*** Opening of AVAILABLE RECORDS ***

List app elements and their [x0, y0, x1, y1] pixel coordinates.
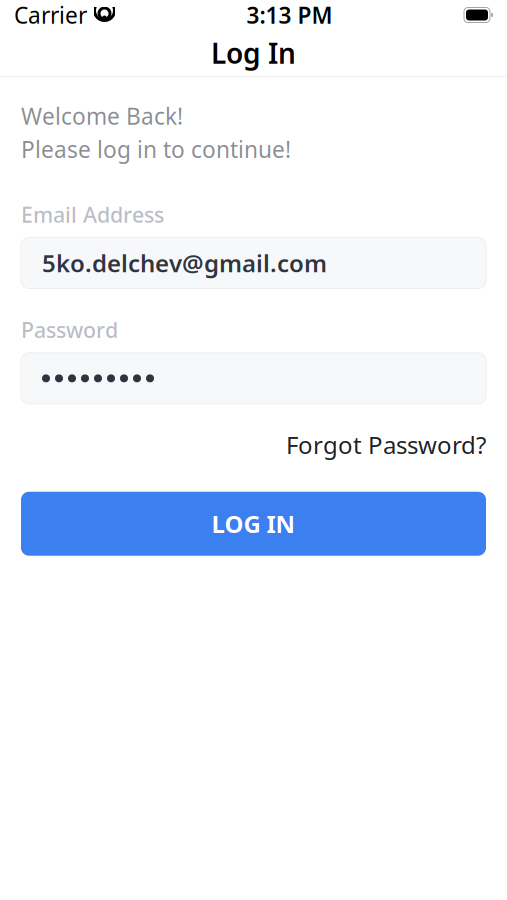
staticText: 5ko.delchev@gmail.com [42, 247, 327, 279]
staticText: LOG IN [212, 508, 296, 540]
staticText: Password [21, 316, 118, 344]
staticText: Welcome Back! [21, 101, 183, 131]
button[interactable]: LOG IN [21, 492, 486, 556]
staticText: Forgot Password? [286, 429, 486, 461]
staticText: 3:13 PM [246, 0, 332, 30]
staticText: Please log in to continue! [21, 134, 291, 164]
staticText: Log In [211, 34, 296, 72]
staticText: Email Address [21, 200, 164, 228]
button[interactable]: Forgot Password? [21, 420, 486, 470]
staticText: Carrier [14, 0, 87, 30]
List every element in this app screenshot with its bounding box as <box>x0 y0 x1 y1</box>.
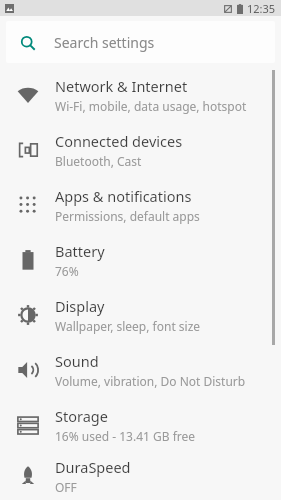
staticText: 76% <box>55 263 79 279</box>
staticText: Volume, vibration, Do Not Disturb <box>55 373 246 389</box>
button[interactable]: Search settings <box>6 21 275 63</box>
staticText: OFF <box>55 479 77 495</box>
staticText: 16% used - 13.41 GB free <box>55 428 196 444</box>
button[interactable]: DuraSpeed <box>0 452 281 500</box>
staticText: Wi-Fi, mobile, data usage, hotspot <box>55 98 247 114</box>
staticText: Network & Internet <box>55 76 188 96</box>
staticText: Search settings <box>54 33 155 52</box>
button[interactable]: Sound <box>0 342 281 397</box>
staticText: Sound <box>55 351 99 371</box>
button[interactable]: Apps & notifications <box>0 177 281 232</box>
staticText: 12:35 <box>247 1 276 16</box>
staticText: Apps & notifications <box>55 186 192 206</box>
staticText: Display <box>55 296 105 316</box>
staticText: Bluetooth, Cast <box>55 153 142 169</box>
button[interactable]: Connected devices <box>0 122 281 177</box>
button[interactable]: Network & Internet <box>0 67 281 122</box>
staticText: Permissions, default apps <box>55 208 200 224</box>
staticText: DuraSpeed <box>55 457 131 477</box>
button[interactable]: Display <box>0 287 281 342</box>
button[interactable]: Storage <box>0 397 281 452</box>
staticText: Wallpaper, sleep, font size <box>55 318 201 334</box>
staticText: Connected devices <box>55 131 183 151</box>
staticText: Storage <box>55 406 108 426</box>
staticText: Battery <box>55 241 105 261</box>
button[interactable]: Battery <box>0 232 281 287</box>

*** Close of AVAILABLE RECORDS ***

Number of lines above containing the word "List": state it and add nothing else.

EXERCISE OUTPUT:
2